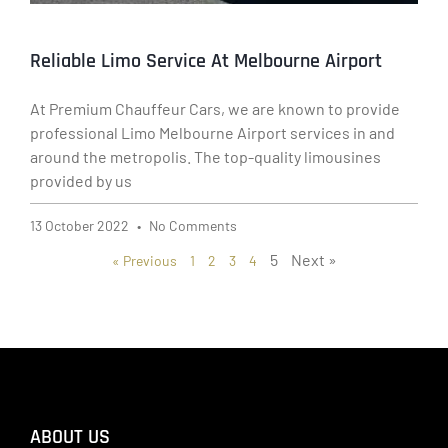
Reliable Limo Service At Melbourne Airport
At Premium Chauffeur Cars, we are known to provide
professional Limo Melbourne Airport services in and
around the metropolis. The top-quality limousines
provided by us
13 October 2022
No Comments
5
Next »
« Previous
1
2
3
4
ABOUT US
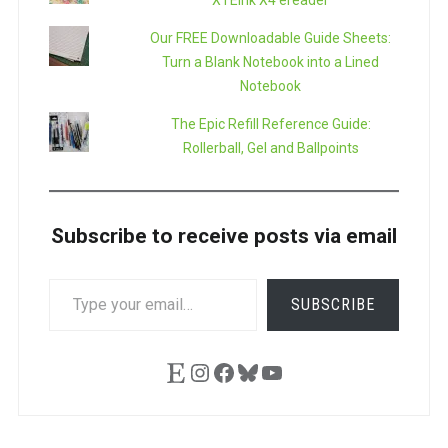
XTEink X4 ereader
Our FREE Downloadable Guide Sheets:
Turn a Blank Notebook into a Lined
Notebook
The Epic Refill Reference Guide:
Rollerball, Gel and Ballpoints
Subscribe to receive posts via email
TYPE
SUBSCRIBE
YOUR
EMAIL…
Etsy
Instagram
Facebook
Bluesky
YouTube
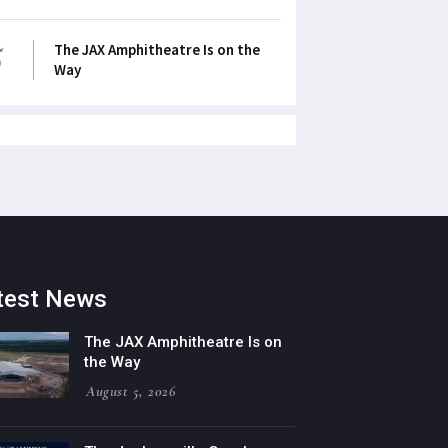
5
The JAX Amphitheatre Is on the
Way
test News
The JAX Amphitheatre Is on
the Way
August 5, 2026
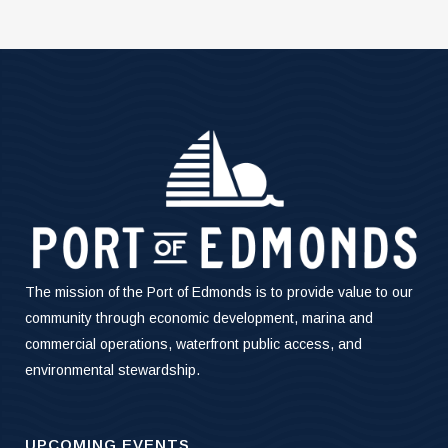
The mission of the Port of Edmonds is to provide value to our
community through economic development, marina and
commercial operations, waterfront public access, and
environmental stewardship.
UPCOMING EVENTS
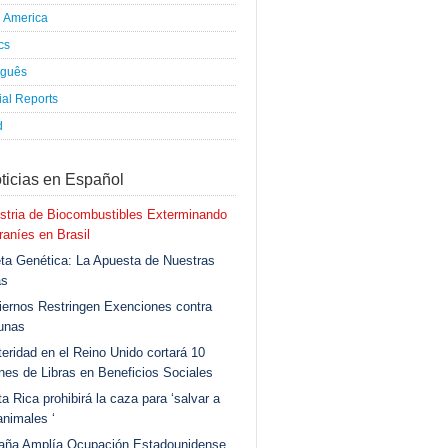
h America
ics
uguês
al Reports
d
ticias en Español
stria de Biocombustibles Exterminando
aníes en Brasil
ta Genética: La Apuesta de Nuestras
as
ernos Restringen Exenciones contra
unas
eridad en el Reino Unido cortará 10
ones de Libras en Beneficios Sociales
a Rica prohibirá la caza para ‘salvar a
animales ‘
aña Amplía Ocupación Estadounidense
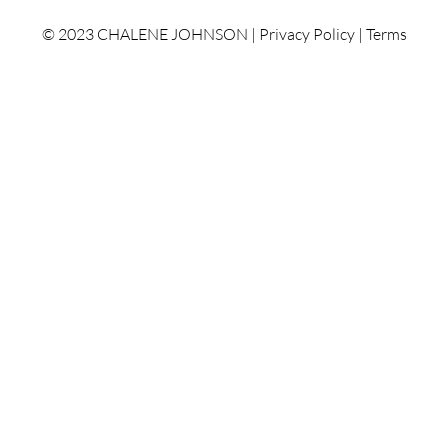
© 2023 CHALENE JOHNSON |
Privacy Policy
|
Terms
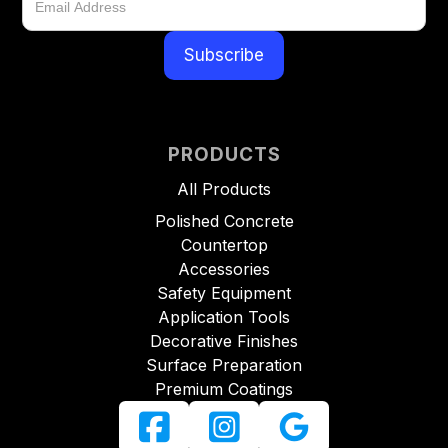
PRODUCTS
All Products
Polished Concrete
Countertop
Accessories
Safety Equipment
Application Tools
Decorative Finishes
Surface Preparation
Premium Coatings



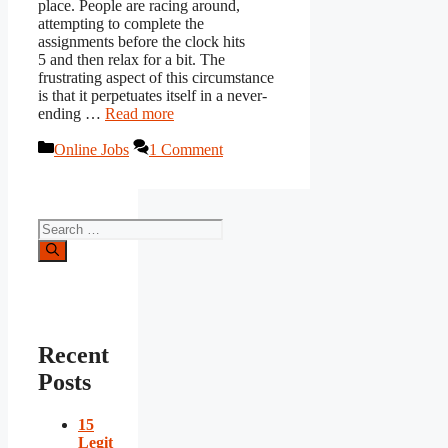
place. People are racing around,
attempting to complete the
assignments before the clock hits
5 and then relax for a bit. The
frustrating aspect of this circumstance
is that it perpetuates itself in a never-
ending …
Read more
Categories
Online Jobs
1 Comment
Search
for:
Recent
Posts
15
Legit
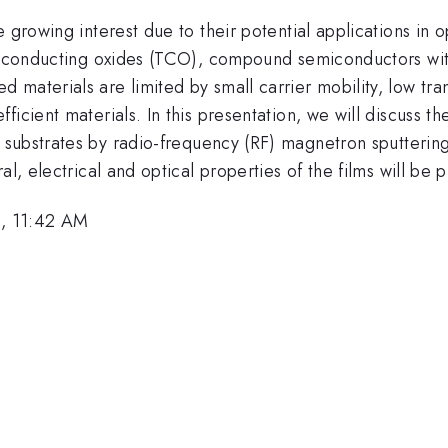
 growing interest due to their potential applications in 
ent conducting oxides (TCO), compound semiconductors w
materials are limited by small carrier mobility, low tra
icient materials. In this presentation, we will discuss th
 substrates by radio-frequency (RF) magnetron sputterin
al, electrical and optical properties of the films will be 
, 11:42 AM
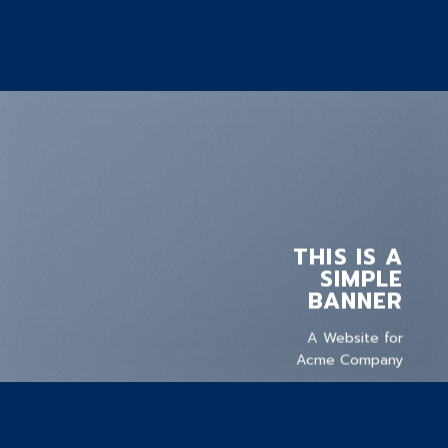
THIS IS A
SIMPLE
BANNER
A Website for
Acme Company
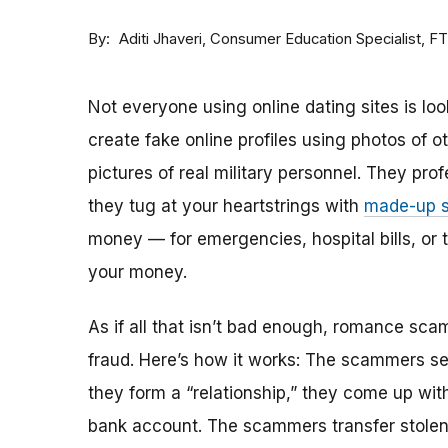
By
Consumer Education Specialist, F
Aditi Jhaveri
Not everyone using online dating sites is lo
create fake online profiles using photos of 
pictures of real military personnel. They prof
they tug at your heartstrings with
made-up s
money — for emergencies, hospital bills, or tr
your money.
As if all that isn’t bad enough, romance sca
fraud. Here’s how it works: The scammers set 
they form a “relationship,” they come up with
bank account. The scammers transfer stolen 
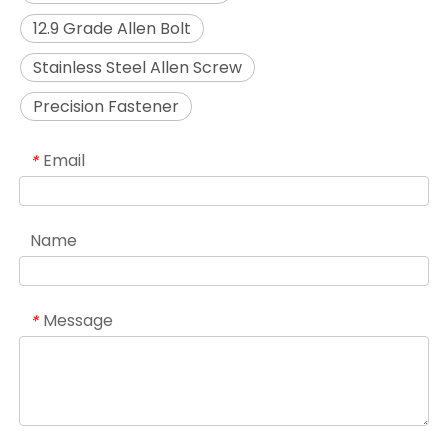
12.9 Grade Allen Bolt
Stainless Steel Allen Screw
Precision Fastener
Email
*
Name
Message
*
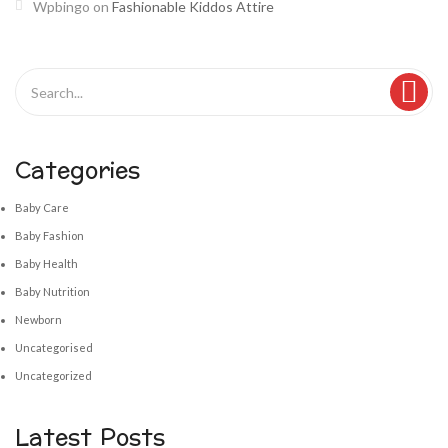
Wpbingo
on
Fashionable Kiddos Attire
Categories
Baby Care
Baby Fashion
Baby Health
Baby Nutrition
Newborn
Uncategorised
Uncategorized
Latest Posts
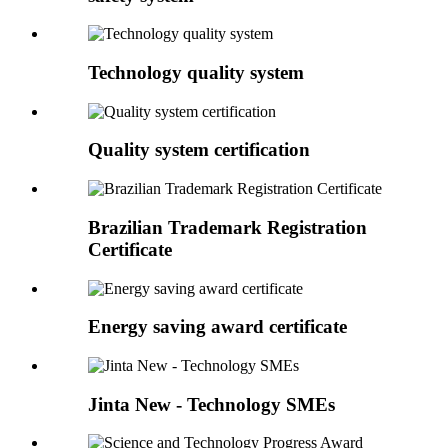
Technology quality system
Quality system certification
Brazilian Trademark Registration
Certificate
Energy saving award certificate
Jinta New - Technology SMEs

Work to complete: Tally how many lines of the records hold the word "that". Answer with the number only.

Task solution: 2